I felt his thick hair under my fingers, parts of it straightened for the show but free of the product he had to use for work to make him look tougher. Even though it had gone through so much, it was still, at the end of the day, soft, the way Skyla
r was, the way that I knew he had to act a certain way and put on a bad boy show to get what he needed and wanted, the way I’d put on the rich sorority girl act, even though we both needed the same thing.
Each other.
“Skylar, I—,” I started. But I stopped myself.
“What is it, Emma?” he asked, taking my chin in the crook of two fingers and lifting it up to his, his eyes sparkling in the night, reflecting the lights of the cities and the stars.
“I just...It’s so hard, you know?”
“Being clean?”
“Yeah.”
“I guessed. I’m sorry I got so mad before. I just want you to get better, you know?”
“I do too.”
“You know, you were clean tonight.”
“And for the last week, well, since...”
“Really?”
“Yeah. Really. And it’s pretty weird and that makes me feel..”
“Weak? Vulnerable?”
“Yeah, how did you know?”
“I'm pretty scared. All the time. And sometimes it makes playing and writing the music easier. Because when I write? I get to pour that into my work. I get to take pain and angst and the unreasonable emotions that come with being young and vulnerable, as tough as I try to pretend I am, and I get to sell it, in the form of the albums, the shows. We all hurt, we all feel pain. But most people don't sell their pain. They don't bottle it up and sell it. They just bottle it up inside of them. And it stays there, inside of them, and it eats them up and that’s it. That’s all that they end up becoming, a bottle of pain.”
“Skylar...”
“You don’t have to say it. Sandra. I know. But I’m dealing with it, trust me. I’m not about to become like my parents. I’m going to make different mistakes, not their mistakes.”

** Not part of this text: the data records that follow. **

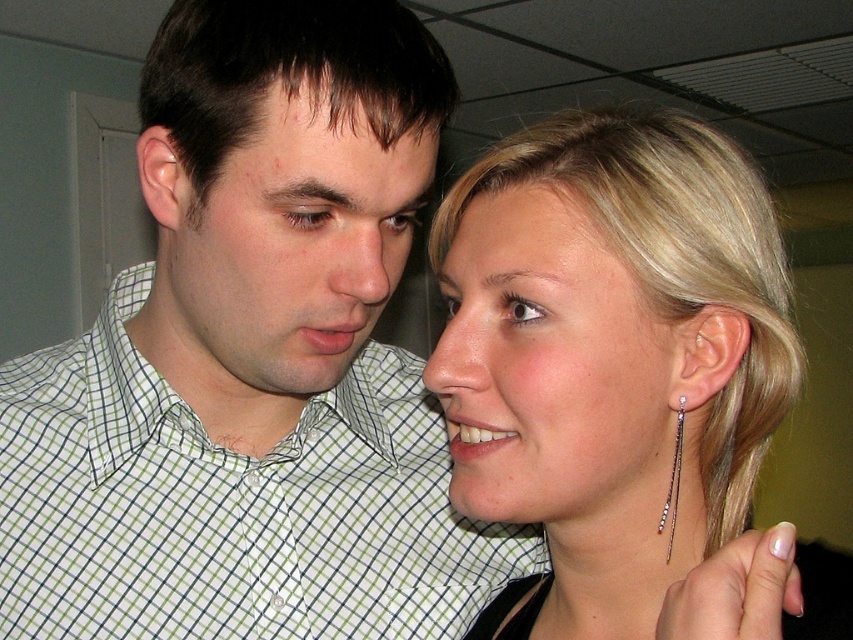 Does sleek silver earrings at upper right have a smaller size compared to pale skin at center?

Actually, sleek silver earrings at upper right might be larger than pale skin at center.

Which of these two, sleek silver earrings at upper right or pale skin at center, stands taller?

sleek silver earrings at upper right is taller.

Between point (618, 154) and point (556, 353), which one is positioned behind?

Point (618, 154)

The width and height of the screenshot is (853, 640). I want to click on sleek silver earrings at upper right, so click(611, 353).

Which is behind, point (646, 339) or point (352, 125)?

The point (352, 125) is behind.

Find the location of `pale skin at center`. pale skin at center is located at coordinates (550, 371).

The width and height of the screenshot is (853, 640). What are the coordinates of `pale skin at center` in the screenshot? It's located at (550, 371).

Which is below, pale skin at center or matte green checkered shirt at center?

pale skin at center is lower down.

Is point (641, 481) less distant than point (257, 244)?

Yes, it is in front of point (257, 244).

Where is `pale skin at center`? Image resolution: width=853 pixels, height=640 pixels. pale skin at center is located at coordinates (550, 371). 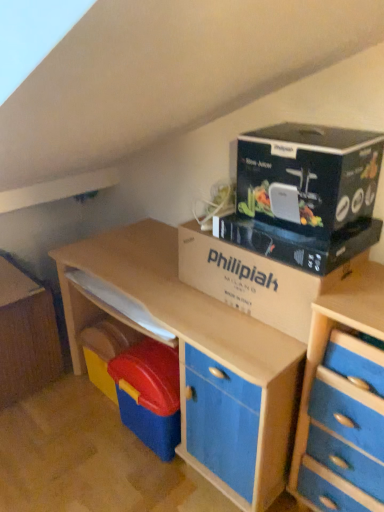 Identify the location of blue wood chest of drawers at right. The height and width of the screenshot is (512, 384). (343, 401).

Measure the distance between cardboard box at center and camera.

cardboard box at center and camera are 3.95 feet apart from each other.

Identify the location of cardboard box at center. The height and width of the screenshot is (512, 384). (258, 278).

The image size is (384, 512). I want to click on blue matte file cabinet at lower left, so click(26, 336).

You are a GUI agent. You are given a task and a screenshot of the screen. Output one action in this format:
    pyautogui.click(x=<x>, y=<y>)
    Task: Click on the blue wood chest of drawers at right
    The width and height of the screenshot is (384, 512).
    Given the screenshot: What is the action you would take?
    (x=343, y=401)

Considering the sizes of cardboard box at center and blue wood chest of drawers at right in the image, is cardboard box at center bigger or smaller than blue wood chest of drawers at right?

Clearly, cardboard box at center is smaller in size than blue wood chest of drawers at right.

Can you confirm if cardboard box at center is wider than blue wood chest of drawers at right?

Incorrect, the width of cardboard box at center does not surpass that of blue wood chest of drawers at right.

From the image's perspective, would you say cardboard box at center is positioned over blue wood chest of drawers at right?

Yes.

Considering the positions of objects cardboard box at center and blue wood chest of drawers at right in the image provided, who is more to the right, cardboard box at center or blue wood chest of drawers at right?

From the viewer's perspective, blue wood chest of drawers at right appears more on the right side.

Is blue wood chest of drawers at right next to cardboard box at center and touching it?

No, blue wood chest of drawers at right is not beside cardboard box at center.

Find the location of `cardboard box lying on the left of blue wood chest of drawers at right`. cardboard box lying on the left of blue wood chest of drawers at right is located at coordinates (258, 278).

In the scene shown: From a real-world perspective, who is located higher, blue wood chest of drawers at right or cardboard box at center?

cardboard box at center is physically above.

How much distance is there between black cardboard at upper right and cardboard box at center?

black cardboard at upper right and cardboard box at center are 8.53 inches apart from each other.

Based on the photo, is black cardboard at upper right facing away from cardboard box at center?

No.

Which of these two, black cardboard at upper right or cardboard box at center, is thinner?

cardboard box at center.

The width and height of the screenshot is (384, 512). Find the location of `cardboard box lying on the left of black cardboard at upper right`. cardboard box lying on the left of black cardboard at upper right is located at coordinates (258, 278).

Is cardboard box at center facing towards blue matte file cabinet at lower left?

No, cardboard box at center is not facing towards blue matte file cabinet at lower left.

Is cardboard box at center inside the boundaries of blue matte file cabinet at lower left, or outside?

cardboard box at center is not enclosed by blue matte file cabinet at lower left.

Considering the relative sizes of cardboard box at center and blue matte file cabinet at lower left in the image provided, is cardboard box at center thinner than blue matte file cabinet at lower left?

Correct, the width of cardboard box at center is less than that of blue matte file cabinet at lower left.

Can you confirm if cardboard box at center is smaller than blue matte file cabinet at lower left?

Indeed, cardboard box at center has a smaller size compared to blue matte file cabinet at lower left.

Is point (339, 159) positioned in front of point (25, 310)?

Yes.

Who is bigger, black cardboard at upper right or blue matte file cabinet at lower left?

blue matte file cabinet at lower left.

Which of these two, black cardboard at upper right or blue matte file cabinet at lower left, stands shorter?

black cardboard at upper right is shorter.

Are black cardboard at upper right and blue matte file cabinet at lower left located far from each other?

Yes.

Is blue wood chest of drawers at right a part of black cardboard at upper right?

Actually, blue wood chest of drawers at right is outside black cardboard at upper right.

Is black cardboard at upper right smaller than blue wood chest of drawers at right?

Correct, black cardboard at upper right occupies less space than blue wood chest of drawers at right.

Who is more distant, black cardboard at upper right or blue wood chest of drawers at right?

black cardboard at upper right is behind.

Is black cardboard at upper right taller or shorter than blue wood chest of drawers at right?

Considering their sizes, black cardboard at upper right has less height than blue wood chest of drawers at right.

Does blue wood chest of drawers at right have a smaller size compared to black cardboard at upper right?

Incorrect, blue wood chest of drawers at right is not smaller in size than black cardboard at upper right.

Would you say black cardboard at upper right is part of blue wood chest of drawers at right's contents?

No, black cardboard at upper right is not a part of blue wood chest of drawers at right.

What are the coordinates of `the chest of drawers below the black cardboard at upper right (from a real-world perspective)` in the screenshot? It's located at pos(343,401).

Is blue wood chest of drawers at right next to black cardboard at upper right?

blue wood chest of drawers at right and black cardboard at upper right are clearly separated.

Identify the location of chest of drawers below the cardboard box at center (from the image's perspective). (343, 401).

Where is `cardboard box on the left of blue wood chest of drawers at right`? Image resolution: width=384 pixels, height=512 pixels. cardboard box on the left of blue wood chest of drawers at right is located at coordinates (258, 278).

Estimate the real-world distances between objects in this image. Which object is closer to cardboard box at center, blue matte file cabinet at lower left or blue wood chest of drawers at right?

blue wood chest of drawers at right lies closer to cardboard box at center than the other object.

Looking at the image, which one is located closer to cardboard box at center, blue wood chest of drawers at right or blue matte file cabinet at lower left?

Based on the image, blue wood chest of drawers at right appears to be nearer to cardboard box at center.

Consider the image. Considering their positions, is blue matte file cabinet at lower left positioned closer to black cardboard at upper right than cardboard box at center?

cardboard box at center lies closer to black cardboard at upper right than the other object.

Based on the photo, from the image, which object appears to be farther from cardboard box at center, black cardboard at upper right or blue matte file cabinet at lower left?

Based on the image, blue matte file cabinet at lower left appears to be further to cardboard box at center.

Considering their positions, is blue wood chest of drawers at right positioned further to cardboard box at center than black cardboard at upper right?

Based on the image, blue wood chest of drawers at right appears to be further to cardboard box at center.

From the image, which object appears to be farther from blue matte file cabinet at lower left, cardboard box at center or blue wood chest of drawers at right?

Among the two, blue wood chest of drawers at right is located further to blue matte file cabinet at lower left.

Looking at the image, which one is located closer to black cardboard at upper right, cardboard box at center or blue matte file cabinet at lower left?

cardboard box at center is positioned closer to the anchor black cardboard at upper right.

Which object lies nearer to the anchor point blue matte file cabinet at lower left, black cardboard at upper right or blue wood chest of drawers at right?

black cardboard at upper right is positioned closer to the anchor blue matte file cabinet at lower left.

Identify the location of cardboard box between blue matte file cabinet at lower left and blue wood chest of drawers at right from left to right. (258, 278).

Find the location of `cardboard between blue matte file cabinet at lower left and blue wood chest of drawers at right in the horizontal direction`. cardboard between blue matte file cabinet at lower left and blue wood chest of drawers at right in the horizontal direction is located at coordinates (308, 176).

This screenshot has width=384, height=512. I want to click on cardboard box between black cardboard at upper right and blue wood chest of drawers at right vertically, so click(x=258, y=278).

This screenshot has height=512, width=384. Find the location of `cardboard box situated between blue matte file cabinet at lower left and black cardboard at upper right from left to right`. cardboard box situated between blue matte file cabinet at lower left and black cardboard at upper right from left to right is located at coordinates (258, 278). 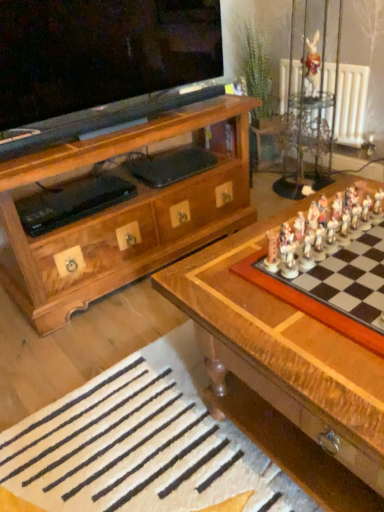 The height and width of the screenshot is (512, 384). I want to click on vacant region above wooden chessboard at center (from a real-world perspective), so click(x=309, y=283). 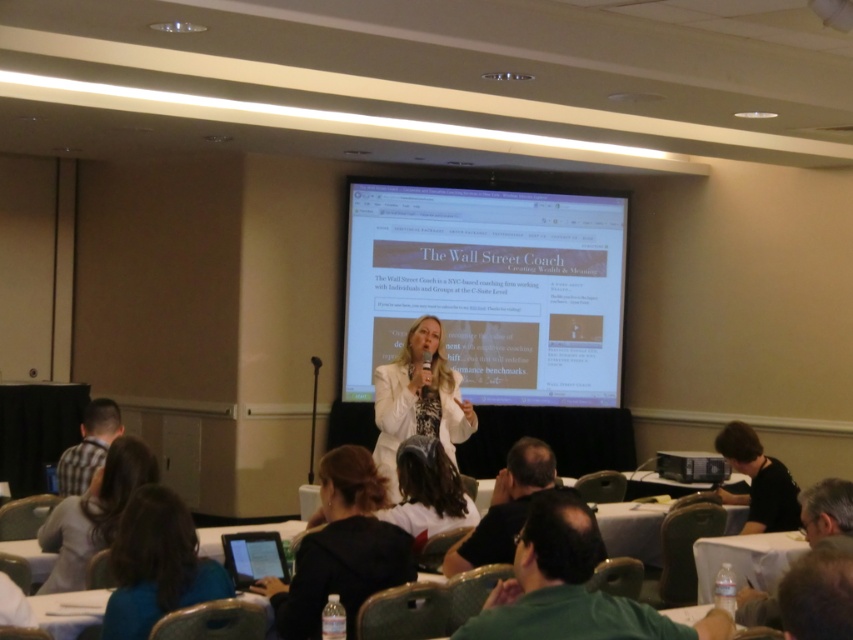 You are an attendee at the conference and want to take a photo of the presenter. The presenter is wearing a white fabric shirt at center and there is a black plastic projector at lower right. Which object is taller so that it might block the view of the projector?

The white fabric shirt at center has a greater height compared to the black plastic projector at lower right, so it might block the view of the black plastic projector at lower right.

You are an attendee at the conference and want to take a photo of the presenter. The presenter is wearing the white matte jacket at center and standing next to the black plastic projector at lower right. To avoid blocking others, you need to position yourself to the side of the presenter. Which side should you choose to ensure you are not in the presenter or the projector?

The white matte jacket at center is to the left of the black plastic projector at lower right, so positioning yourself to the right side of the presenter would keep you out of the presenter and the projector. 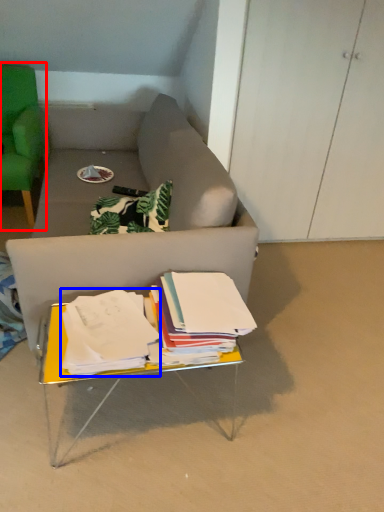 Question: Among these objects, which one is nearest to the camera, chair (highlighted by a red box) or paperback book (highlighted by a blue box)?

Choices:
 (A) chair
 (B) paperback book

Answer: (B) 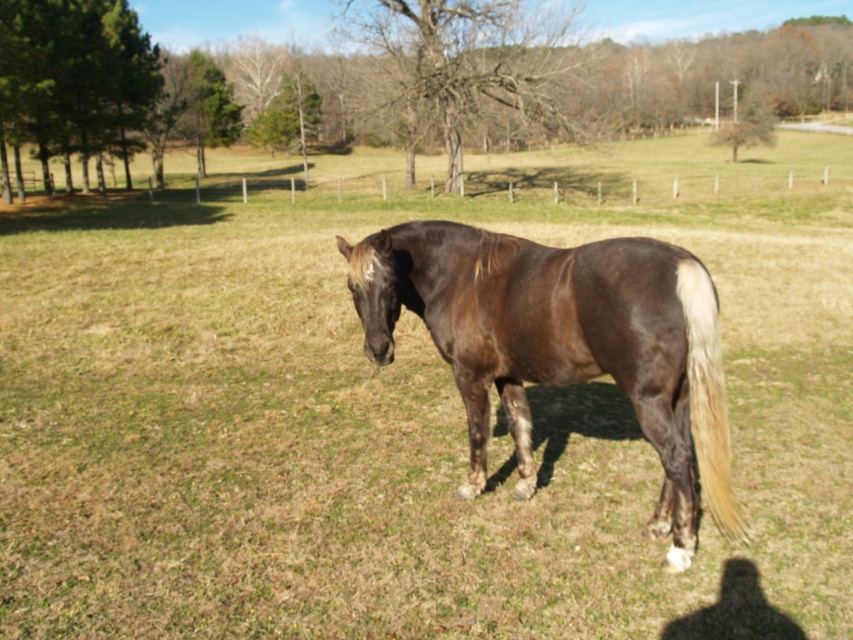 Question: Which point appears closest to the camera in this image?

Choices:
 (A) (614, 292)
 (B) (743, 520)

Answer: (A)

Question: Does brown glossy horse at center lie in front of white silky tail at right?

Choices:
 (A) yes
 (B) no

Answer: (B)

Question: Can you confirm if brown glossy horse at center is bigger than white silky tail at right?

Choices:
 (A) no
 (B) yes

Answer: (B)

Question: Does brown glossy horse at center appear over white silky tail at right?

Choices:
 (A) no
 (B) yes

Answer: (B)

Question: Which point is closer to the camera?

Choices:
 (A) (723, 524)
 (B) (728, 532)

Answer: (A)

I didn’t know what to say.
So I didn’t say.
I just did.
I kissed Skylar, deeper than I’d kissed him before, the tears on his cheeks and mine mixing into a salty messy. I didn’t care if my eye liner and mascara was running, I didn’t care if it wasn’t cute, because life wasn’t always cute, it wasn’t always macarons and mimosas. Sometimes, life was messy and ugly and sometimes, life was more than appearances.